The sport of In-Line Hockey has its origins in the USA where children played a crude form of the game in the street and parking lots. The sport quickly spread to other countries and is now played extensively in Europe, North America, South America, Asia, and Australasia.
Senior World Championships are now held annually. These events usually take place in the Northern Hemisphere and have been hosted in the USA and Europe.
New Zealand first qualified for a place in the World Championships at the Asia/Pacific Qualification Tournament in 1999. Since this time New Zealand has been the recipient of the World Championships "Fair Play" Award, placed third in Division 1 in 2002 and placed second in Division 1 in 2007.
In 1999, New Zealand sent their Senior Women and Youth ( Under 17) teams to the Can Am Cup, held in Kitchener, Ontario. Both teams competed with distinction.
In 2005 New Zealand sent their 18 & Under team to the 18U World Championships in New Orleans, the team placed third after the USA and Canada. In 2010 the 18U team attended the AAU Junior Olympics in Los Angeles and placed second in the international division.
In 2008 New Zealand sent their 18U Junior Women to World Championships in Philadelphia and received the gold medal.
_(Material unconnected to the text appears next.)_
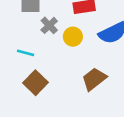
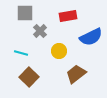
yellow circle: (73, 37) -> (59, 51), moved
In 2010 the 18U Junior Women attended the AAU Junior Olympics in Los Angeles and placed second at the 18U Junior Women World Championships.
New Zealand and Australia host Oceania Inline Hockey Championships in alternate years, initially this event was held over a two-year cycle and with the inaugural year being 1996. Since 2000 the event has been held annually with teams competing in a 5-game series and the overall points winner being awarded with the Tasman Tasman trophy.
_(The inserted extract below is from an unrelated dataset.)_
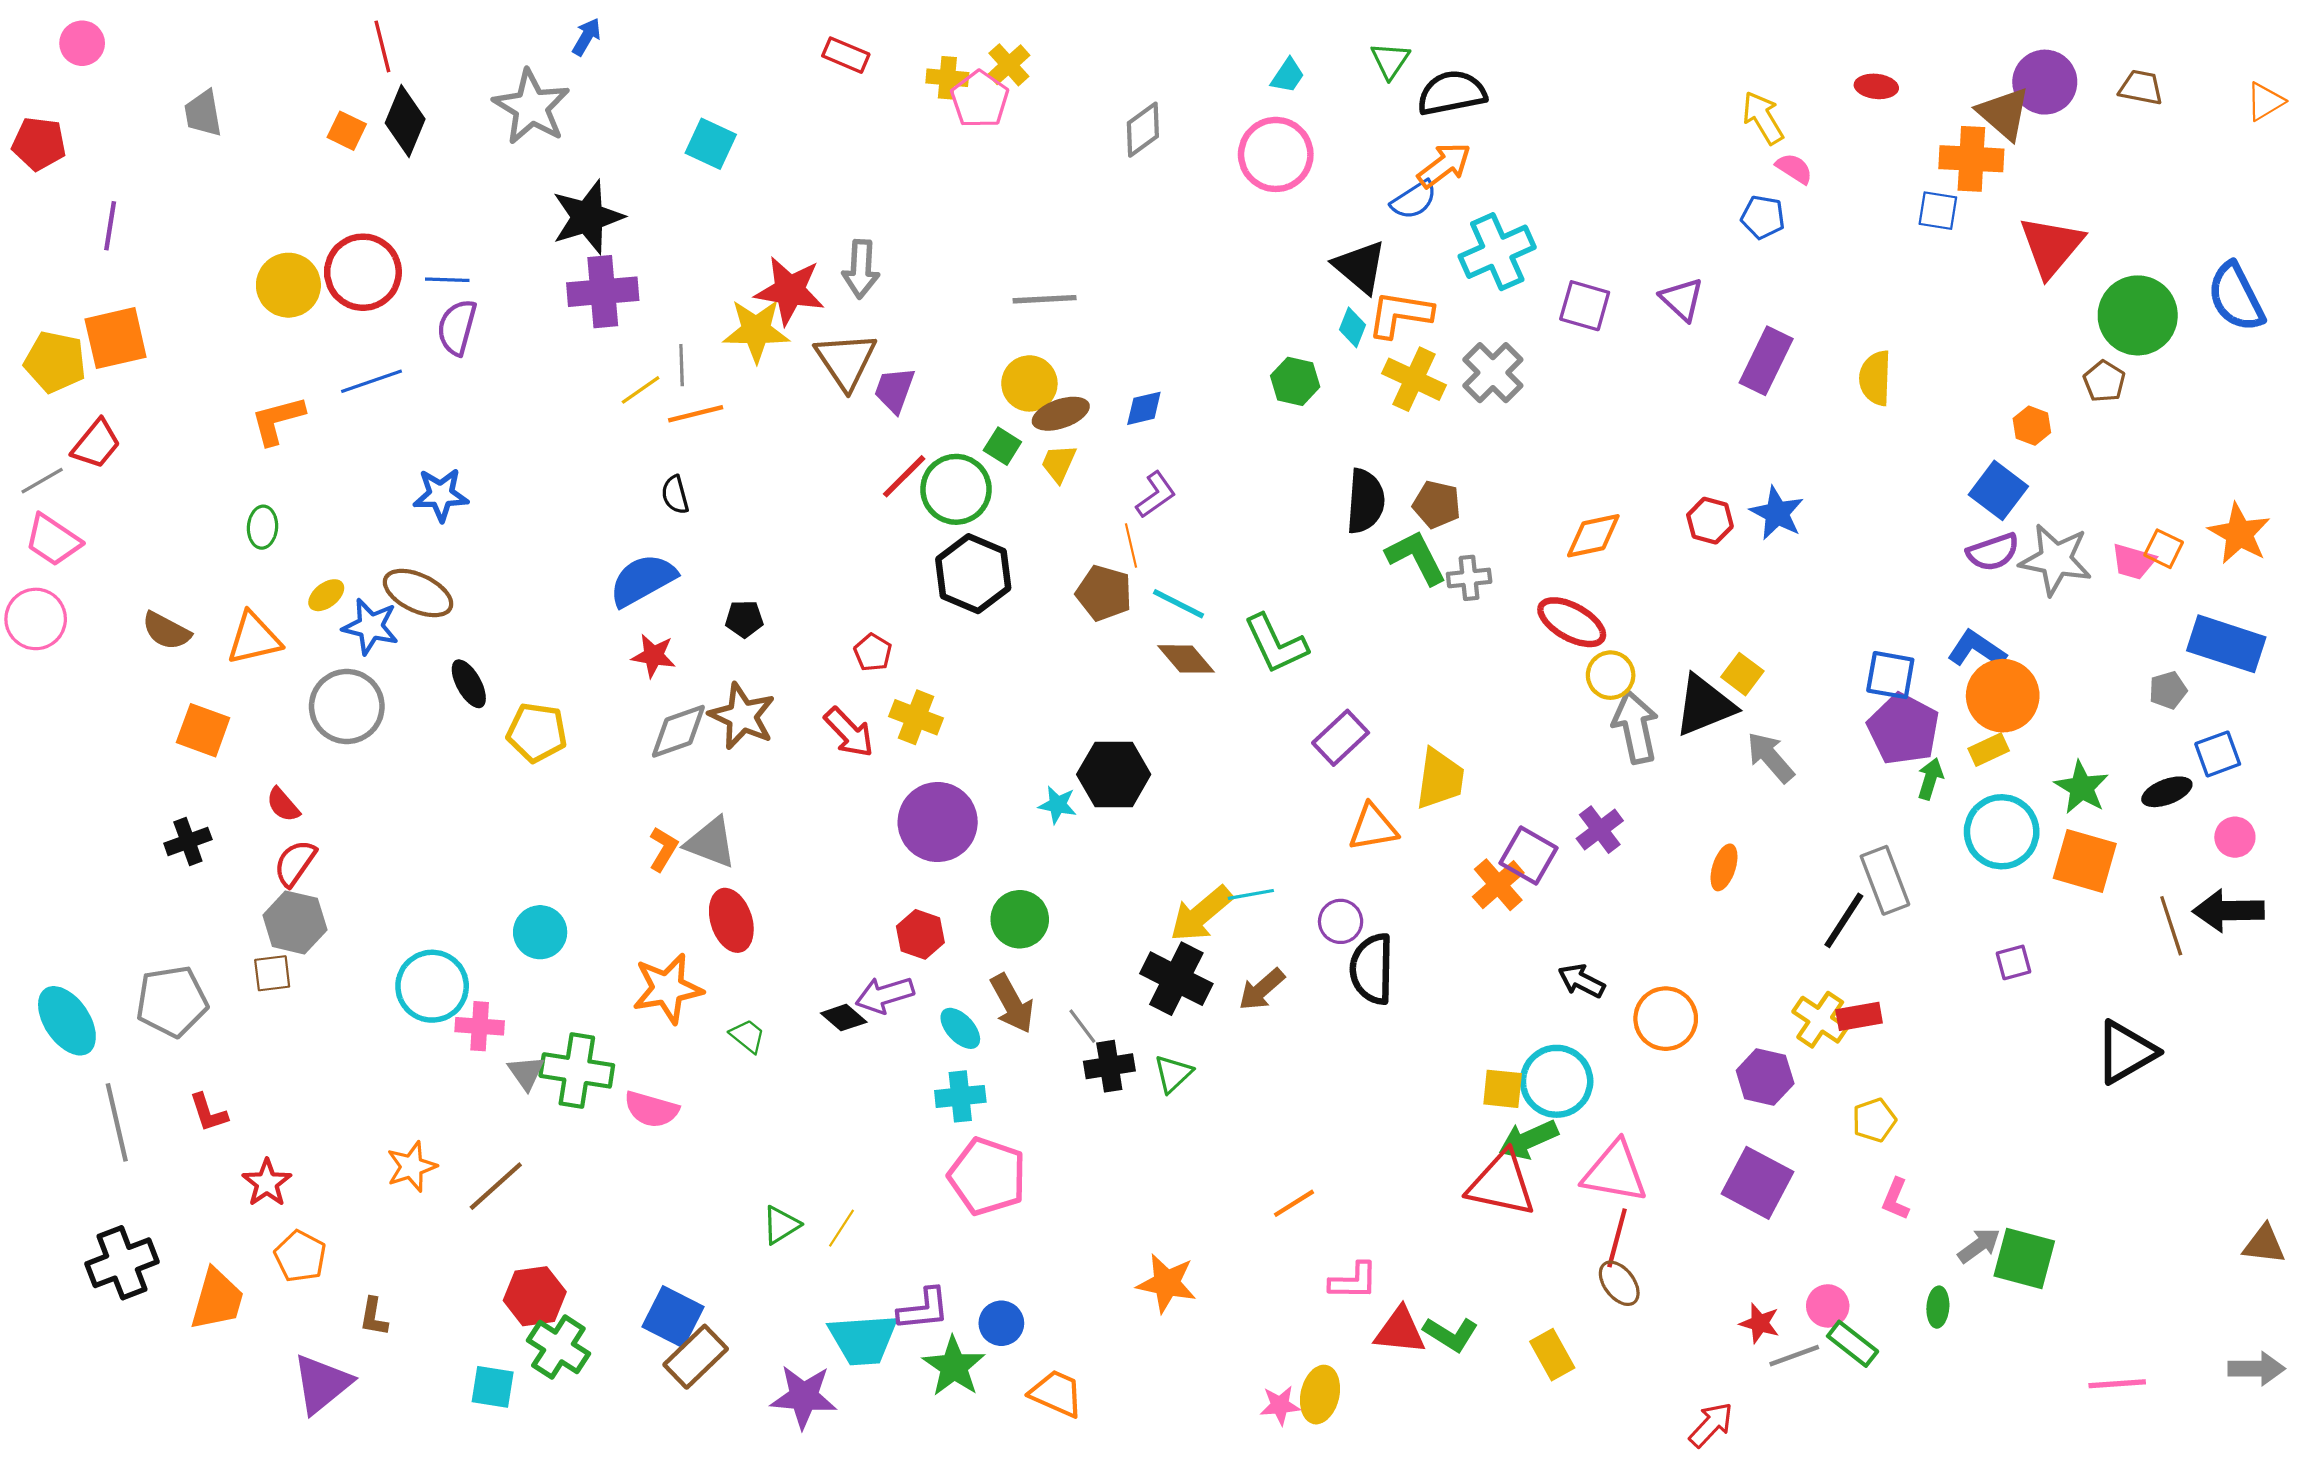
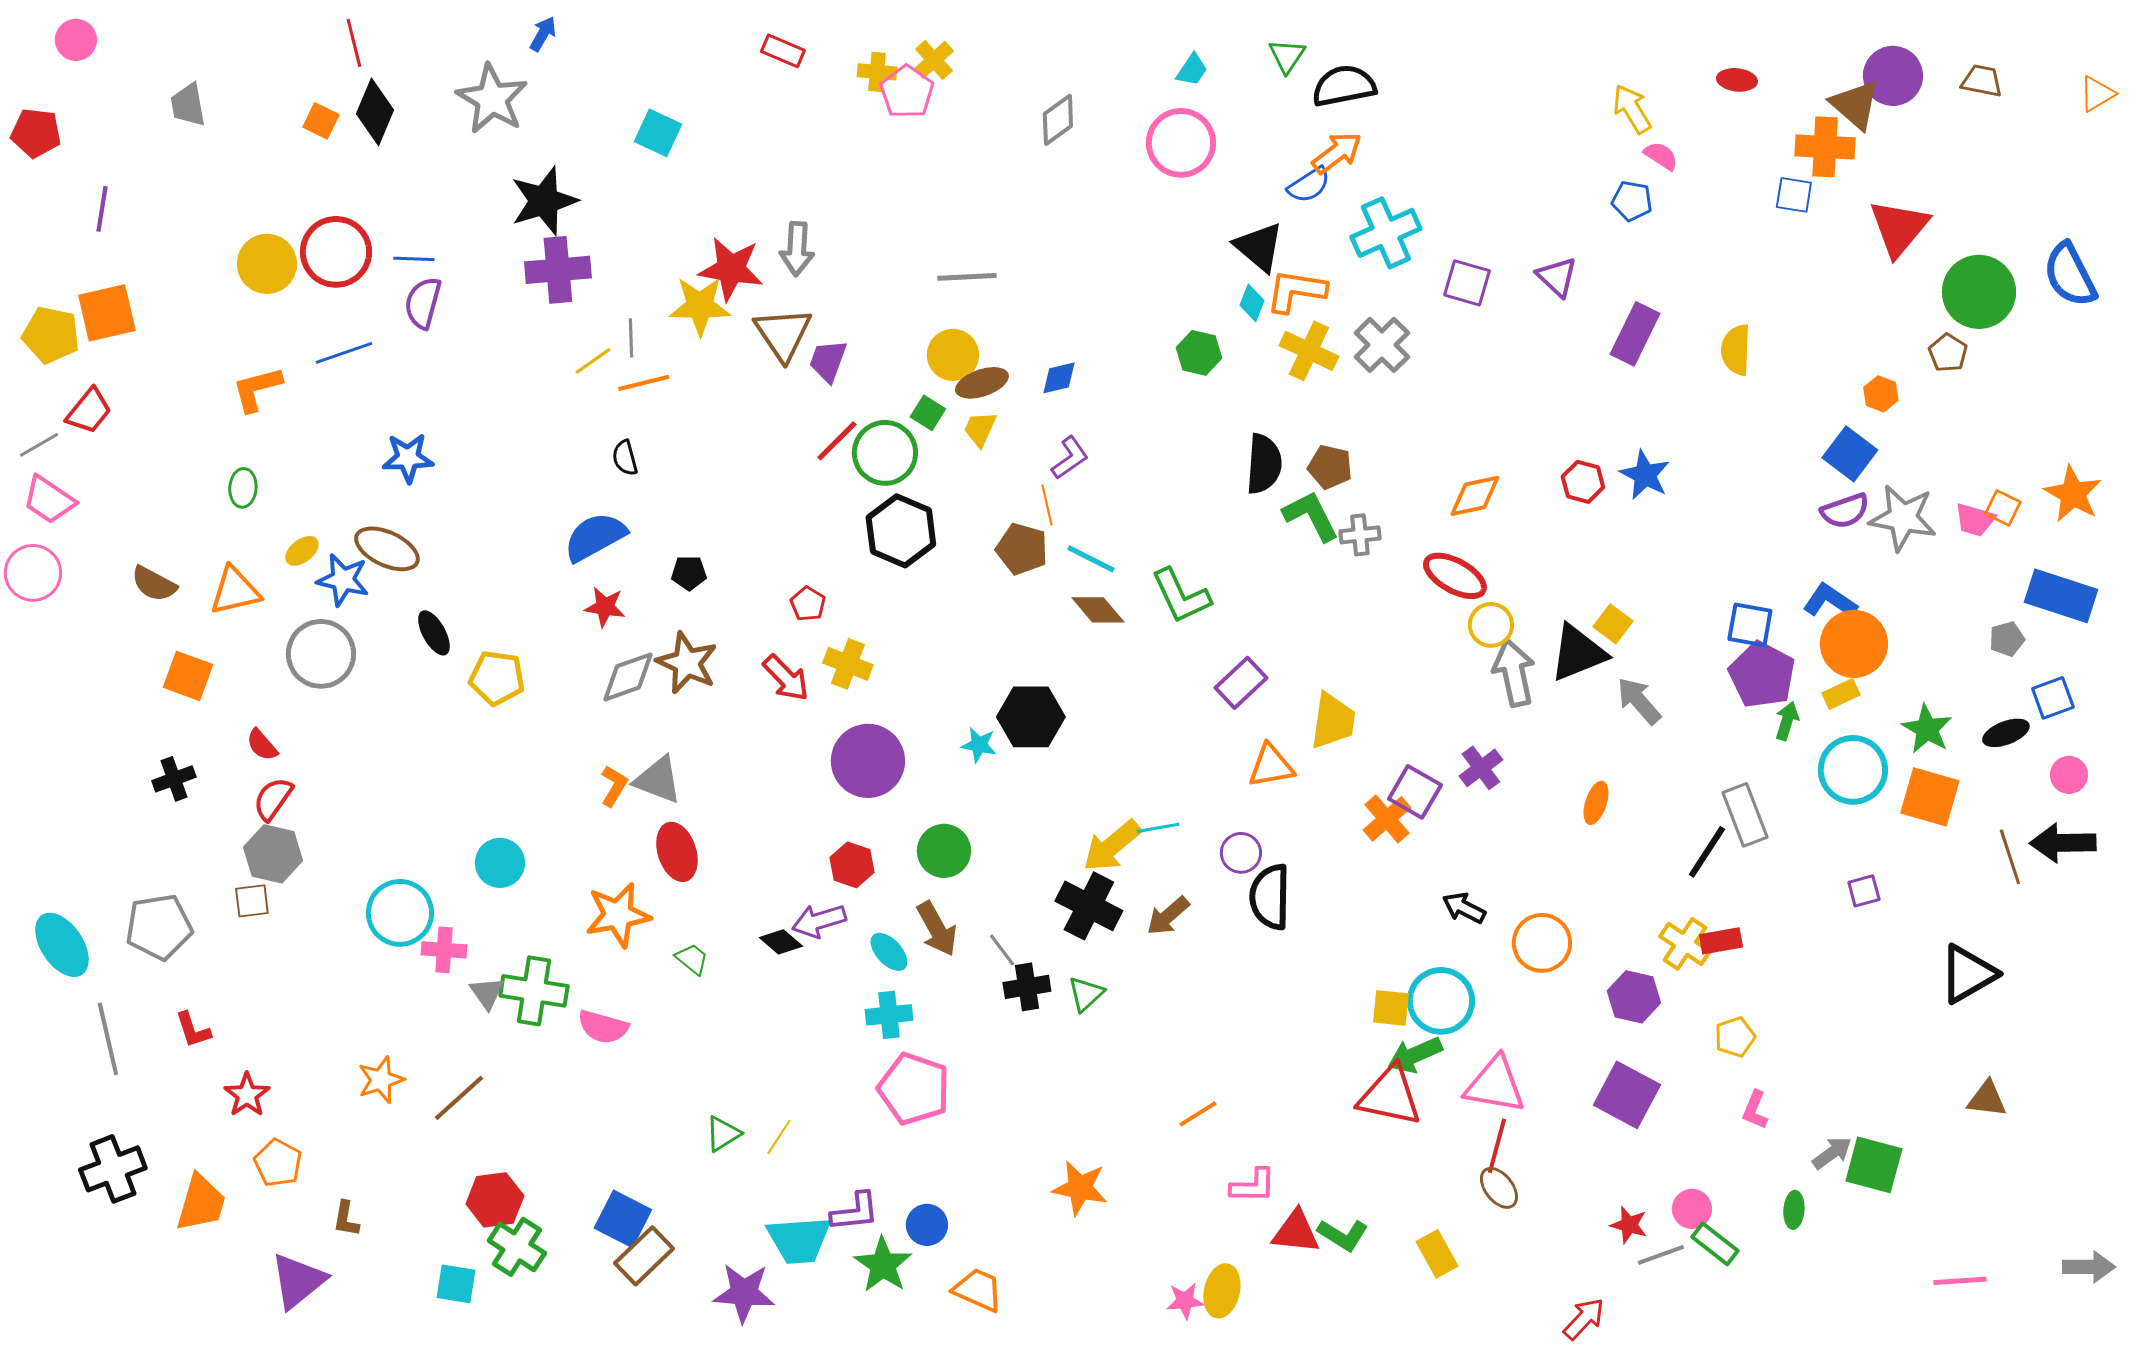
brown triangle: (2264, 1244) -> (1987, 1099), moved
In 1996, New Zealand also hosted three USA based teams at the Oceania Championships in the 16U, 18U and Senior Men's divisions and in 2002 Singapore attended Oceania Championships sending a Senior Men's team.
There are two world governing bodies Federation International Roller Skating (FIRS) and International Ice Hockey Federation (IIHF). The existence (and rivalry) of two world bodies continues to hamper the development of in-line hockey globally.
The New Zealand Inline Hockey Association was incorporated in July 1995 and is affiliated to the New Zealand Ice Hockey Association (NZIHF) and the New Zealand Federation of Roller Sports (NZFRS). Sport and Recreation (SPARC) currently recognises the NZFRS as the National Sports Body responsible for all roller sports in New Zealand.
By the end of 1995 NZIHA had 11 member clubs and by the end of October 2002 there were 40 member clubs with a membership of over 3000 registered members.
In 1998 the NZIHA, in association with SFRITO trained 42 coaches and by the end of 1999 sixty referees were trained with the assistance of to international referees from Australia.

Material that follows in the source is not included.